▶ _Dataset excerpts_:

▬▬▬▬▬▬▬▬▬▬

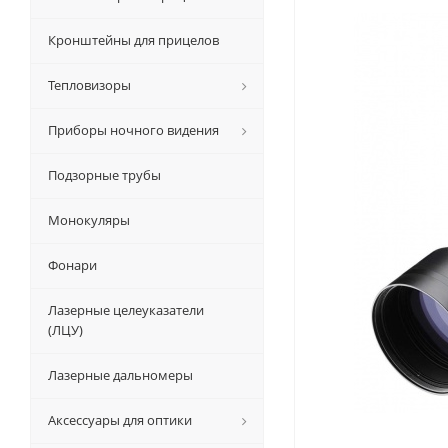
Кронштейны для прицелов
Тепловизоры
Приборы ночного видения
Подзорные трубы
Монокуляры
Фонари
Лазерные целеуказатели
(ЛЦУ)
Лазерные дальномеры
Аксессуары для оптики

▬▬▬▬▬▬▬▬▬▬

▶ _Task objective_:
Write out exactly, and only, each line from the one with "Лазерные целеуказатели" down to the last line of the records above.

▶ _Answer to this task_:
Лазерные целеуказатели
(ЛЦУ)
Лазерные дальномеры
Аксессуары для оптики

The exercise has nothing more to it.